Market behavior in the last decade has been notably different than the 80s and 90s, as a pair of major market collapses reshaped the perceptions of a new generation of investors. Exhibit 1 displays how the equity and bond markets have moved in conjunction. During the golden years, the blue dots generally leaned into Quadrant 2 (positive equity returns coupled with a declining rate environment). Since the turn of the century, rather than continuing to gravitate toward Quadrant 2, the markets have largely oscillated between Quadrant 1 and Quadrant 4.
Since the turn of the century, market volatility has taken US pension funded status for a roller coaster ride (Exhibit 2). The perfect storms of the tech bubble burst and the housing/financial crisis inflicted severe strains on corporate pensions. While risk markets eventually recovered after each sell-off, the funded status of the average pension was held back due to a combination of rates continuing to trend lower and the fact that assets were somewhat depleted by ongoing liability payments before they had a chance to recover.
Where Are We Going?
“It’s tough to make predictions, especially about the future.” —Yogi Berra
Slow and Low
Western Asset’s outlook for some time has been that rate levels would remain range-bound given that the US and global recovery would be a long and drawn out affair, and that inflationary pressures are still benign. Even though we are sufficiently removed from any threatening systemic risk emanating from the financial crisis, economic conditions will still need more time to normalize. With growth projected to remain low and the transmission mechanism for monetary policy still in disrepair, inflationary pressures remain at bay. This muted outlook for growth, coupled with the lack of any imminent risk of rising inflation (developed market central banks are currently more concerned with deflation), should keep interest rates low and mostly range-bound.

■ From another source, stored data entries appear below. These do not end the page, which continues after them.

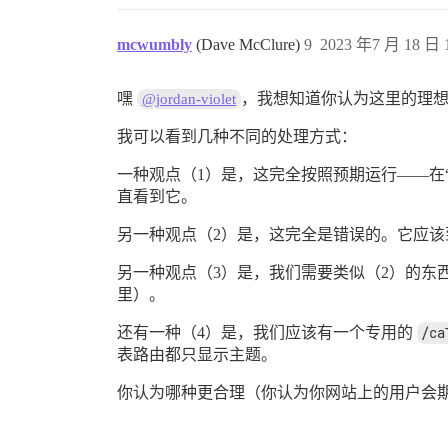
mcwumbly
(Dave McClure)
9
2023 年7 月 18 日 1
嘿
，我想知道你认为这里的理
@jordan-violet
我可以看到几种不同的处理方式：
一种观点（1）是，这完全按照预期运行——在“
直看到它。
另一种观点（2）是，这完全是错误的。它应
另一种观点（3）是，我们需要类似（2）的东
里）。
还有一种（4）是，我们应该有一个专用的
/ca
表路由都只显示主题。
你认为哪种更合理（你认为你网站上的用户会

While the trend would eventually be to somewhat higher levels of rates in line with the normalization process, this would be a very long path. The prevailing sentiment is that rates are too low and that the immutable laws of mean reversion portend a significant rise in yields. But just because yields fell significantly over the past 30 years does not mean they need to rise significantly going forward. A reversion to the mean does not necessitate a rise back to the average yields of the 1980s and 1990s.1,2 A longer-term perspective on 30-year bond yields (see Exhibit 3) indicates a natural level of around 3.75% to 4.25%.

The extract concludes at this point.